**** Materials provided

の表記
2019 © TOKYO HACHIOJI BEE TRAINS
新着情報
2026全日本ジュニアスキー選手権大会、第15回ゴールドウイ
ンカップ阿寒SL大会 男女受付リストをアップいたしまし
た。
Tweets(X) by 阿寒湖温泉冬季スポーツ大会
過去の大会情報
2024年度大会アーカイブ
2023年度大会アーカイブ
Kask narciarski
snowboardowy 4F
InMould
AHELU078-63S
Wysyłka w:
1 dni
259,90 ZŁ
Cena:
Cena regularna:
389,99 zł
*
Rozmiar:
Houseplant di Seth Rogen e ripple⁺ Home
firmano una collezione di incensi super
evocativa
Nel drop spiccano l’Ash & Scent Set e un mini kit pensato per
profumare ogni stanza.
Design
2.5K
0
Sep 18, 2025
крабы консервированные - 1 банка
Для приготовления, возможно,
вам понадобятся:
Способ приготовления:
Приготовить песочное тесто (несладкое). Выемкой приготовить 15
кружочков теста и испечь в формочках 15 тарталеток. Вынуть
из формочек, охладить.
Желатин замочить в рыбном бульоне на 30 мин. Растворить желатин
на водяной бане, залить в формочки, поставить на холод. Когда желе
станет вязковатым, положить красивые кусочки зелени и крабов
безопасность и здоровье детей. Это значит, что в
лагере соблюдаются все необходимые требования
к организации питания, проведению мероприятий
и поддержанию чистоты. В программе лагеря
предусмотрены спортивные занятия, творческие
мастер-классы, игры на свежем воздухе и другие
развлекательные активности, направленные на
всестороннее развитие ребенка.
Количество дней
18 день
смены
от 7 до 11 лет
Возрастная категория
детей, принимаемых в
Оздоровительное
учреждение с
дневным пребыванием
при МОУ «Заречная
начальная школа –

********

* _Work instruction_: Output the lines above exactly, but only those between the line holding "profumare ogni stanza." and the line holding "на водяной бане, залить", inclusive.

* _Task response_:
profumare ogni stanza.
Design
2.5K
0
Sep 18, 2025
крабы консервированные - 1 банка
Для приготовления, возможно,
вам понадобятся:
Способ приготовления:
Приготовить песочное тесто (несладкое). Выемкой приготовить 15
кружочков теста и испечь в формочках 15 тарталеток. Вынуть
из формочек, охладить.
Желатин замочить в рыбном бульоне на 30 мин. Растворить желатин
на водяной бане, залить в формочки, поставить на холод. Когда желе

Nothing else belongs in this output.